Why Name a Bird Training Company “Works for Birds”?!??
Bird Trainer - Melbourne might have been a better name?
No I wasn't drunk name brainstorming when I came up with "Works For Birds". I really did try to find a name that said: bird behaviourist, bird trainer, even trains chickens, a lot of parrot training, fixes problem behaviours, stops screaming, stops biting, stops plucking. Anything avian, based in Melbourne, works online (so all over the world). Hey I fly interstate too. I weaponise people's pets! Poop training! Want to play parrot soccer with me? Yeah, no name is going to say all of that. Sorry.
At the end of the day, I realised that while I do all of that stuff - there's one core point that makes any behaviouralist successful if they actually understand it. The core point is who I'm actually training. I could struggle to find a name that fits all of the different types of birds that I see, or I could realise what I'm really doing. The crux of my job, isn't actually training birds. I'm actually training humans to be better FOR their birds.
So once I realised who I was really working for, I realised I had my name. My job is to give people the tools they need to work with their birds. I have to unravel what exactly the bird needs the humans to do, to make for a harmonious relationship.
It's amazing how many people miss this part of training a bird. In fact, I recently took a phone call from someone who wanted me to board their macaw over Christmas/New Year's. Their expectation was that considering that I am a bird trainer, their bird would come home fully trained without them having to do anything themselves to achieve that. (For minimal $, I might add.)
I've certainly had birds stay with me and they have gone home with new skills. Unfortunately, that often means they picked up some language from one of my other birds.
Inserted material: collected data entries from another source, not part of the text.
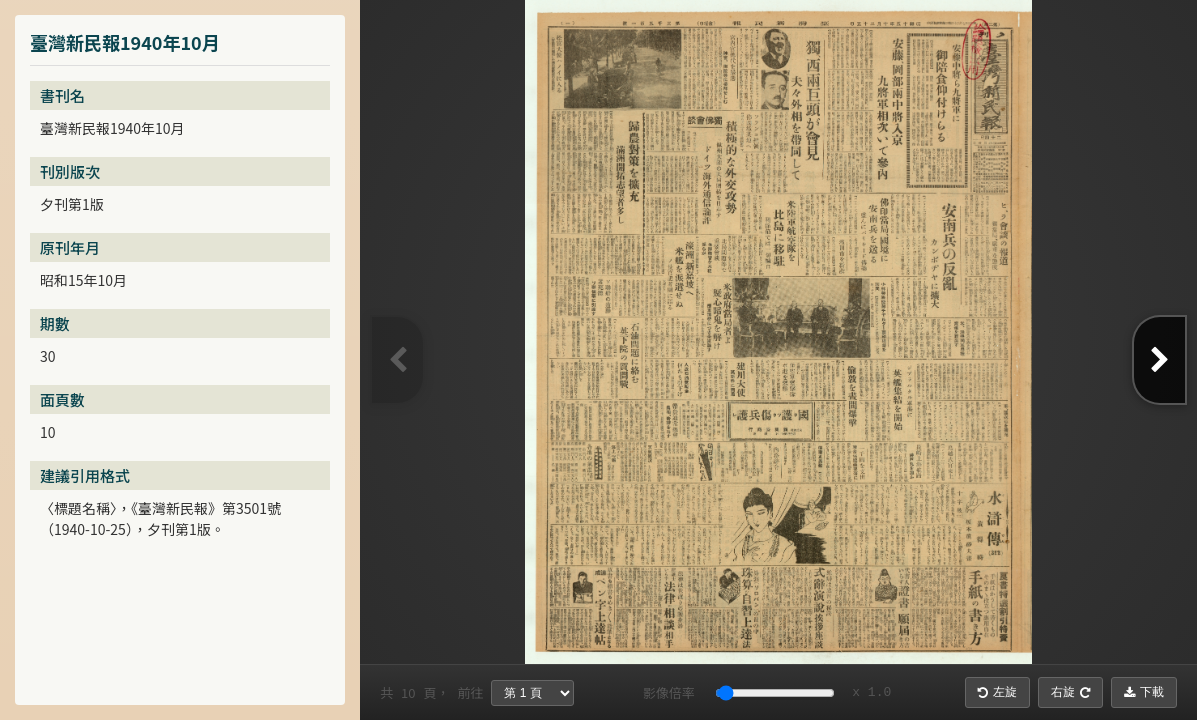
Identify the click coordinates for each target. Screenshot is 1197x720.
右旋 (1070, 692)
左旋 (997, 692)
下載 (1144, 692)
I have an eclectus parrot that does the best imitation of a machine gun and apparently the sound is highly contagious.
In general though, while I can get most birds to do whatever I want, that doesn't necessarily translate to their behaviour at home. I have always found that if I haven't taught the owner how to read their bird's body language effectively and how to reinforce behaviour appropriately, they won't be able to cue behaviours that I have taught when they weren't present.
There is a lesson that can be taken from this though. If you ever feel your pet bird is out of control, or want your bird to do something that it isn't doing, remember that the one thing you can control is yourself. What you do, is what matters most and the bird will respond to that. You just need to adjust what you're doing to change that response from your bird. Once you get that, you're well on the way to being an effective bird trainer.